▸ What is expected
Using the data below, show every line where the word "Nostalgia" occurs.

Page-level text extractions
-- -- --
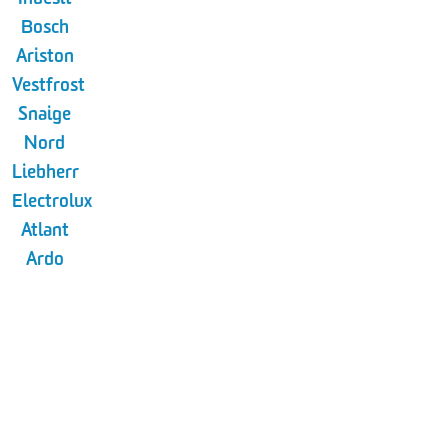
Indesit
Bosch
Ariston
Vestfrost
Snaige
Nord
Liebherr
Electrolux
Atlant
Ardo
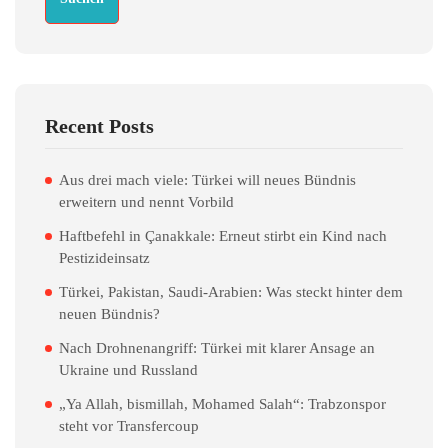
Recent Posts
Aus drei mach viele: Türkei will neues Bündnis
erweitern und nennt Vorbild
Haftbefehl in Çanakkale: Erneut stirbt ein Kind nach
Pestizideinsatz
Türkei, Pakistan, Saudi-Arabien: Was steckt hinter dem
neuen Bündnis?
Nach Drohnenangriff: Türkei mit klarer Ansage an
Ukraine und Russland
„Ya Allah, bismillah, Mohamed Salah“: Trabzonspor
steht vor Transfercoup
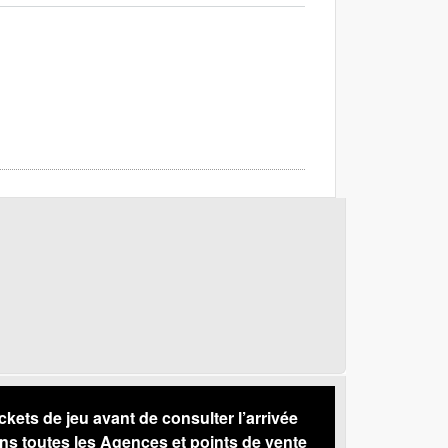
s de jeu avant de consulter l’arrivée
ns toutes les Agences et points de vente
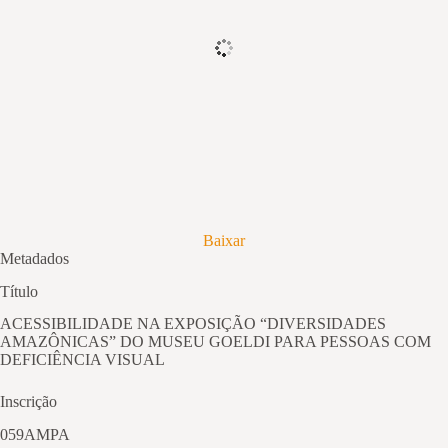
Baixar
Metadados
Título
ACESSIBILIDADE NA EXPOSIÇÃO “DIVERSIDADES
AMAZÔNICAS” DO MUSEU GOELDI PARA PESSOAS COM
DEFICIÊNCIA VISUAL
Inscrição
059AMPA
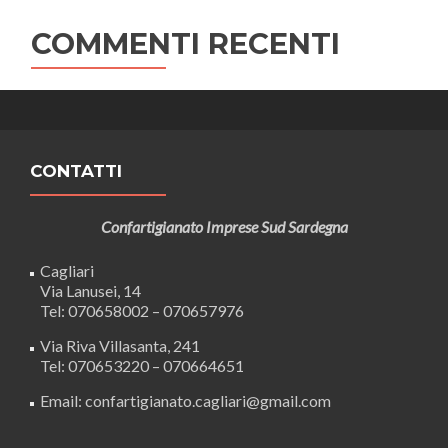
COMMENTI RECENTI
CONTATTI
Confartigianato Imprese Sud Sardegna
Cagliari
Via Lanusei, 14
Tel: 070658002 – 070657976
Via Riva Villasanta, 241
Tel: 070653220 – 070664651
Email: confartigianato.cagliari@gmail.com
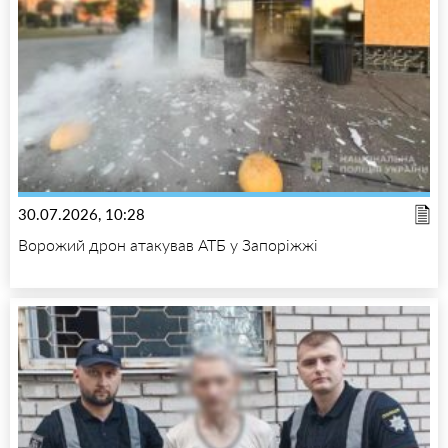
30.07.2026, 10:28
Ворожий дрон атакував АТБ у Запоріжжі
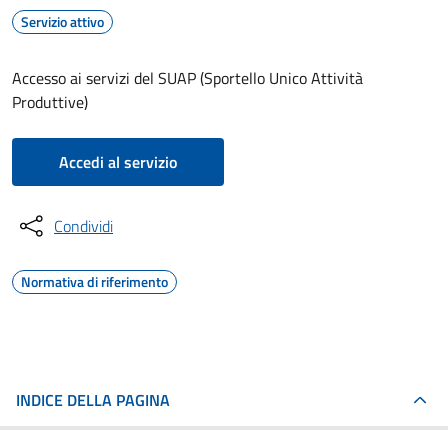
Servizio attivo
Accesso ai servizi del SUAP (Sportello Unico Attività
Produttive)
Accedi al servizio
Condividi
Normativa di riferimento
INDICE DELLA PAGINA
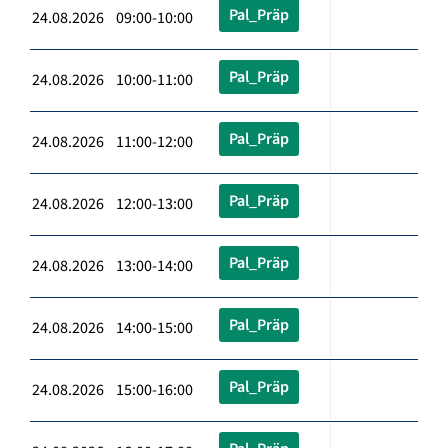
Pal_Präp
24.08.2026 09:00-10:00
Pal_Präp
24.08.2026 10:00-11:00
Pal_Präp
24.08.2026 11:00-12:00
Pal_Präp
24.08.2026 12:00-13:00
Pal_Präp
24.08.2026 13:00-14:00
Pal_Präp
24.08.2026 14:00-15:00
Pal_Präp
24.08.2026 15:00-16:00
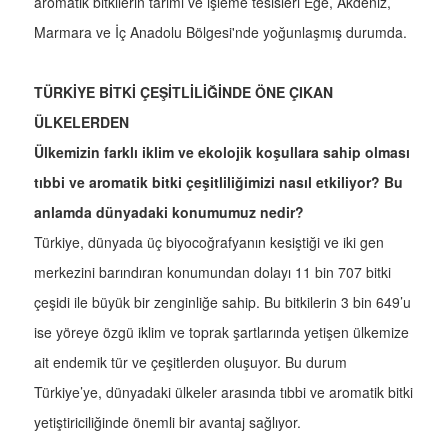
aromatik bitkilerin tarımı ve işleme tesisleri Ege, Akdeniz,
Marmara ve İç Anadolu Bölgesi'nde yoğunlaşmış durumda.
TÜRKİYE BİTKİ ÇEŞİTLİLİĞİNDE ÖNE ÇIKAN
ÜLKELERDEN
Ülkemizin farklı iklim ve ekolojik koşullara sahip olması
tıbbi ve aromatik bitki çeşitliliğimizi nasıl etkiliyor? Bu
anlamda dünyadaki konumumuz nedir?
Türkiye, dünyada üç biyocoğrafyanın kesiştiği ve iki gen
merkezini barındıran konumundan dolayı 11 bin 707 bitki
çeşidi ile büyük bir zenginliğe sahip. Bu bitkilerin 3 bin 649’u
ise yöreye özgü iklim ve toprak şartlarında yetişen ülkemize
ait endemik tür ve çeşitlerden oluşuyor. Bu durum
Türkiye’ye, dünyadaki ülkeler arasında tıbbi ve aromatik bitki
yetiştiriciliğinde önemli bir avantaj sağlıyor.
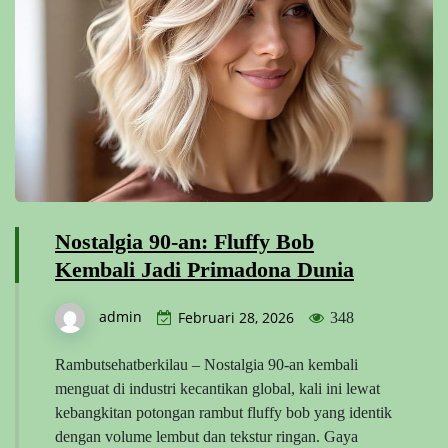
Nostalgia 90-an: Fluffy Bob
Kembali Jadi Primadona Dunia
admin
Februari 28, 2026
348
Rambutsehatberkilau – Nostalgia 90-an kembali
menguat di industri kecantikan global, kali ini lewat
kebangkitan potongan rambut fluffy bob yang identik
dengan volume lembut dan tekstur ringan. Gaya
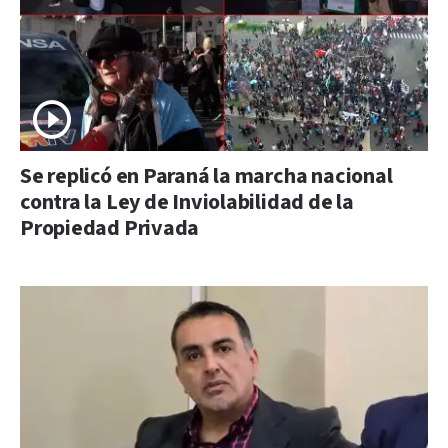
Se replicó en Paraná la marcha nacional
contra la Ley de Inviolabilidad de la
Propiedad Privada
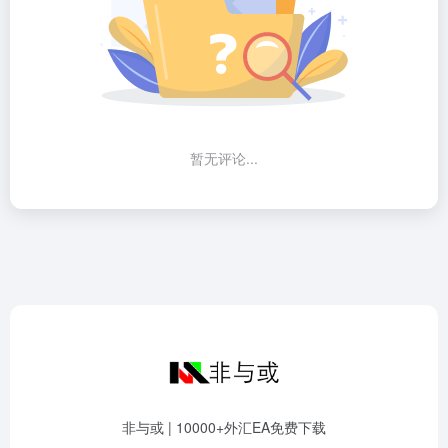
暂无评论...
非与或 | 10000+外汇EA免费下载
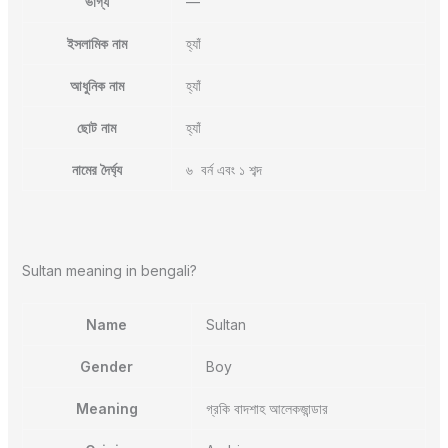
ভাগ্য
—
ইসলামিক নাম
হ্যাঁ
আধুনিক নাম
হ্যাঁ
ছোট নাম
হ্যাঁ
নামের দৈর্ঘ্য
৬ বর্ন এবং ১ শব্দ
Sultan meaning in bengali?
Name
Sultan
Gender
Boy
Meaning
গ্রকি বাদশাহ আলেকজান্ডার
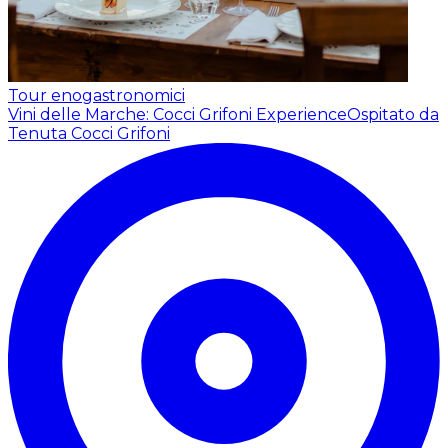
Tour enogastronomici
Vini delle Marche: Cocci Grifoni Experience
Ospitato da
Tenuta Cocci Grifoni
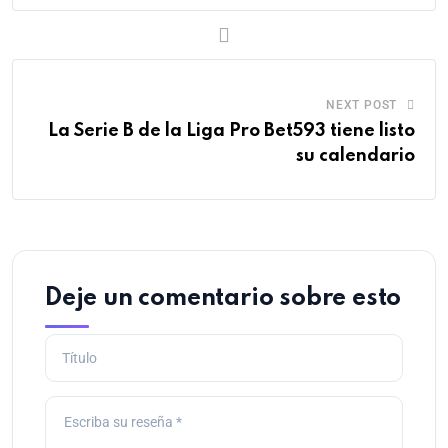
NEXT POST
La Serie B de la Liga Pro Bet593 tiene listo
su calendario
Deje un comentario sobre esto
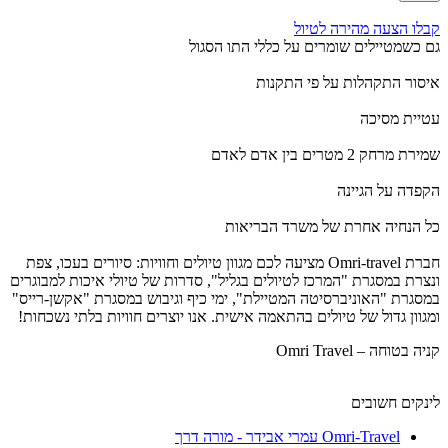
קבלו הצעה מהירה לטיול
גם כשמטיילים שומרים על כללי התו הסגול
איסור התקהלות על פי התקנות
עטיית מסיכה
שמירת מרחק 2 מטרים בין אדם לאדם
הקפדה על הגיינה
כל הנחיה אחרת של משרד הבריאות
חברת Omri-travel מציעה לכם מגוון טיולים וחוויות: סיורים בעכו, צפת
ונצרת במסגרת "המרכז לטיולים בגליל", סדרות של טיולי איכות למבוגרים
במסגרת "האוניברסיטה המטיילת", ימי כיף וגיבוש במסגרת "אקשן-רייס"
ומגוון גדול של טיולים בהתאמה אישית. אנו יוצרים חוויות בלתי נשכחות!
קניה בטוחה – Omri Travel
לינקים חשובים
Omri-Travel עמרי אבידר - מורה דרך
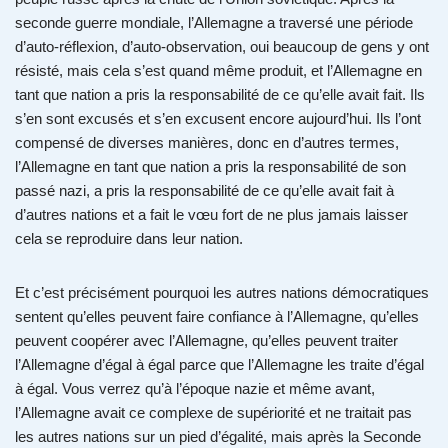
seconde guerre mondiale, l’Allemagne a traversé une période
d’auto-réflexion, d’auto-observation, oui beaucoup de gens y ont
résisté, mais cela s’est quand même produit, et l’Allemagne en
tant que nation a pris la responsabilité de ce qu’elle avait fait. Ils
s’en sont excusés et s’en excusent encore aujourd’hui. Ils l’ont
compensé de diverses manières, donc en d’autres termes,
l’Allemagne en tant que nation a pris la responsabilité de son
passé nazi, a pris la responsabilité de ce qu’elle avait fait à
d’autres nations et a fait le vœu fort de ne plus jamais laisser
cela se reproduire dans leur nation.
Et c’est précisément pourquoi les autres nations démocratiques
sentent qu’elles peuvent faire confiance à l’Allemagne, qu’elles
peuvent coopérer avec l’Allemagne, qu’elles peuvent traiter
l’Allemagne d’égal à égal parce que l’Allemagne les traite d’égal
à égal. Vous verrez qu’à l’époque nazie et même avant,
l’Allemagne avait ce complexe de supériorité et ne traitait pas
les autres nations sur un pied d’égalité, mais après la Seconde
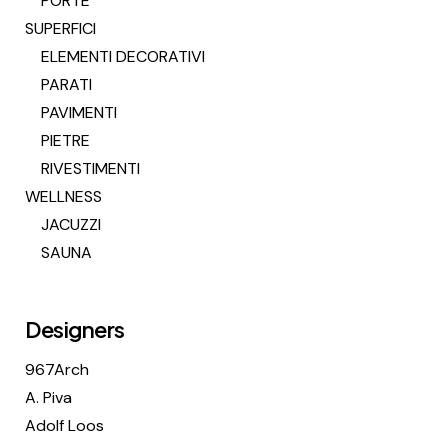
PORTE
SUPERFICI
ELEMENTI DECORATIVI
PARATI
PAVIMENTI
PIETRE
RIVESTIMENTI
WELLNESS
JACUZZI
SAUNA
Designers
967Arch
A. Piva
Adolf Loos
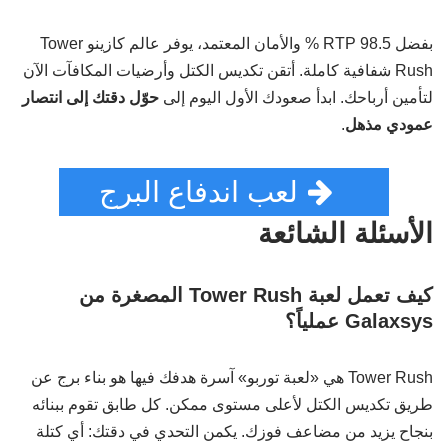
بفضل RTP 98.5 % والأمان المعتمد، يوفر عالم كازينو Tower
Rush شفافية كاملة. أتقن تكديس الكتل وأرضيات المكافآت الآن
لتأمين أرباحك. ابدأ صعودك الأول اليوم إلى
حوّل دقتك إلى انتصار
عمودي مذهل
.
لعب اندفاع البرج
الأسئلة الشائعة
كيف تعمل لعبة Tower Rush المصغرة من
Galaxsys عملياً؟
Tower Rush هي «لعبة توربو» آسرة هدفك فيها هو بناء برج عن
طريق تكديس الكتل لأعلى مستوى ممكن. كل طابق تقوم ببنائه
بنجاح يزيد من مضاعف فوزك. يكمن التحدي في دقتك: أي كتلة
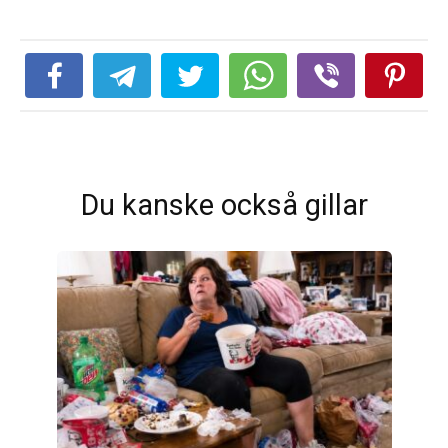
Du kanske också gillar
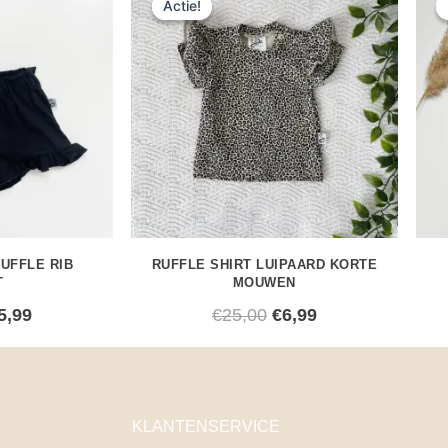
Actie!
Actie!
rijs
prijs
prijs
prijs
as:
is:
was:
is:
24,00.
€5,99.
€25,00.
€6,99.
UFFLE RIB
RUFFLE SHIRT LUIPAARD KORTE
T
MOUWEN
5,99
€
25,00
€
6,99
KLANTENSERVICE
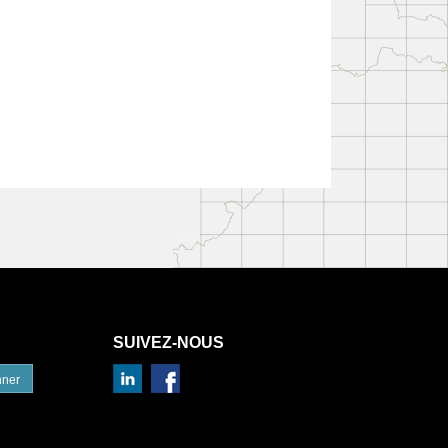
SUIVEZ-NOUS
nner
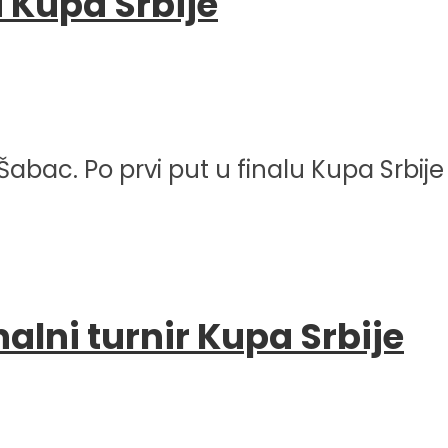
u Kupa Srbije
abac. Po prvi put u finalu Kupa Srbije ne
alni turnir Kupa Srbije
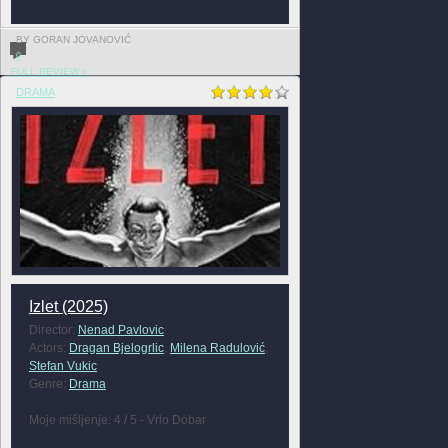
BY GORAN JOVANOVIĆ
0
FULL REVIEW »
DRAMA
Izlet (2025)
Director:
Nenad Pavlovic
Actors:
Dragan Bjelogrlic
,
Milena Radulović
,
Stefan Vukic
Genre:
Drama
Moje mišljenje: 4 / 5 - Vrlo Dobar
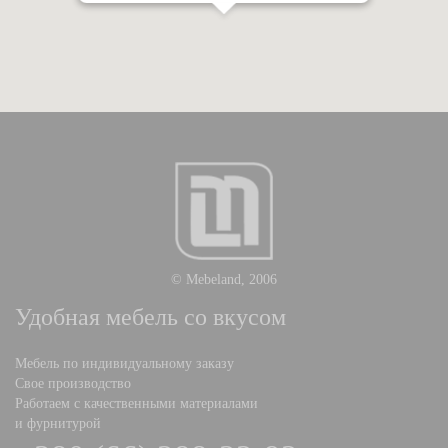
© Mebeland, 2006
Удобная мебель со вкусом
Мебель по индивидуальному заказу
Свое производство
Работаем с качественными материалами
и фурнитурой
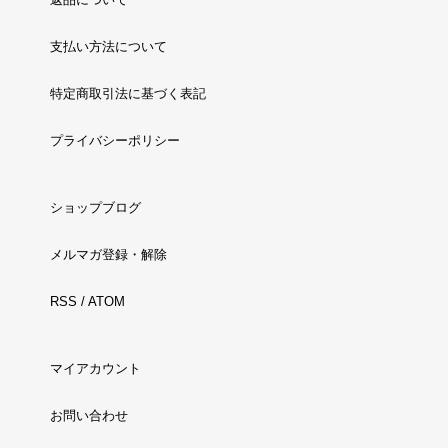
支払い方法について
特定商取引法に基づく表記
プライバシーポリシー
ショップブログ
メルマガ登録・解除
RSS
/
ATOM
マイアカウント
お問い合わせ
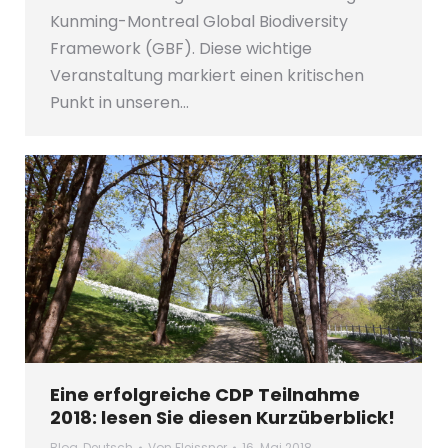
Kunming-Montreal Global Biodiversity
Framework (GBF). Diese wichtige
Veranstaltung markiert einen kritischen
Punkt in unseren…
Eine erfolgreiche CDP Teilnahme
2018: lesen Sie diesen Kurzüberblick!
Blog
,
Deutsch
Von
Fleissner
16. Mai 2018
-- -- --
▸ Answer for this exercise
Nostalgia 90-an: Fluffy Bob
Rambutsehatberkilau – Nostalgia 90-an kembali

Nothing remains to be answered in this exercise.